With the civic election campaign about to move into full swing, expect an onslaught of candidates looking for your vote.

Welcome to silly season.

With the turn of the calendar from September to October, and given that it’s been three years since the last civic election, it’s time for those who want to get elected to municipal councils, school boards and regional district boards across B.C. to step forward. And in Kelowna, traditionally, that means offering voters plenty to choose from.

Three years ago, in addition to the first bona fide mayor’s race in recent years, more than 40 candidates put their names forward to try and win one of the eight spots as a city councillor.

This time, with municipal, regional district and school board terms now at four years, the turnout of those wanting to be the ones making local government decisions for the next four years is expected to be no different.

But while the large number of candidates—some serious contenders, some not so serious—is the price we pay for democracy, it can be a little overwhelming for voters.

All-candidate’s meetings can be, in a word, useless. With so many people running, giving all of them equal opportunity to answer the same questions in front of a pubic audience can take a long time. That means fewer questions or splitting the candidates up into groups to answer different questions.

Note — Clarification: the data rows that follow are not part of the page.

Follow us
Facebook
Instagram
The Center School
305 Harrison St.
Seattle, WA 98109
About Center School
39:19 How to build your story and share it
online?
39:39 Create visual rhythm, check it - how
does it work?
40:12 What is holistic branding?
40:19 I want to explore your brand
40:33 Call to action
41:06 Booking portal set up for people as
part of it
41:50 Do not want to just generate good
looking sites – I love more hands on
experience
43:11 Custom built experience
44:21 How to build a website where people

Elections should be about getting information into the voters hands so they can make educated decisions about who to vote for. But it also requires voters to do some work themselves. If they have issues they are interested in, it’s critical they find out where the candidates stand on those issues.

But, as is the case with every civic election, voters often sit this one out.

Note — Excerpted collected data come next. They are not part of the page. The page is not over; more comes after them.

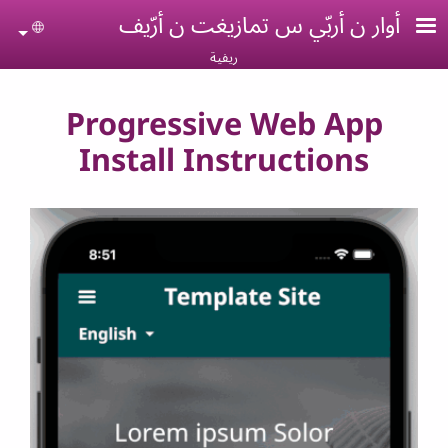
Skip to main conten
أوار ن أربّي س تمازيغت ن أرّيف
uage
ريفية
Progressive Web App
Install Instructions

In recent years, Kelowna has done all it could to have ballot boxes located where it anticipates people will be on election day, such as in shopping malls and recreation centres. And there are opportunities to vote in advance as well. All this has helped but overall the turnout for civic elections remains, at best, OK, at worst, abysmal.

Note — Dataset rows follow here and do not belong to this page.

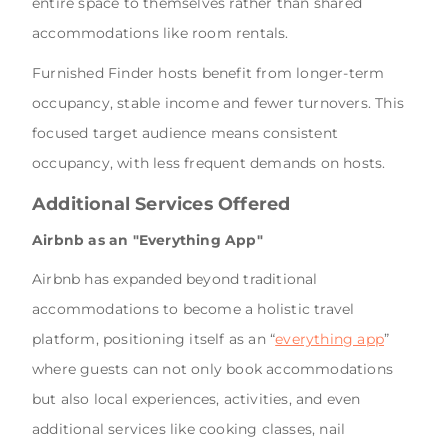
entire space to themselves rather than shared
accommodations like room rentals.
Furnished Finder hosts benefit from longer-term
occupancy, stable income and fewer turnovers. This
focused target audience means consistent
occupancy, with less frequent demands on hosts.
Additional Services Offered
Airbnb as an "Everything App"
Airbnb has expanded beyond traditional
accommodations to become a holistic travel
platform, positioning itself as an “
everything app
”
where guests can not only book accommodations
but also local experiences, activities, and even
additional services like cooking classes, nail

Local government is the level of government closest to the public. It fixes pot holes on your street, makes sure the garbage is collected and the toilets in your home flush and it allows development to occur in your neighbourhood—or not.

So, as we enter into he next few weeks when candidates must files papers if they want to run in the Nov. 15 election, pay attention to what the candidates are saying. Get involved and not only have your say, make an informed choice at the ballot box.

Complaining after the fact if you couldn’t be bothered to vote in the first place will only get you what you deserve—municipal council, regional district or school board made up of people who don’t represent your views. And that hurts everybody.

Alistair Waters is the assistant editor of the Kelowna Capital News.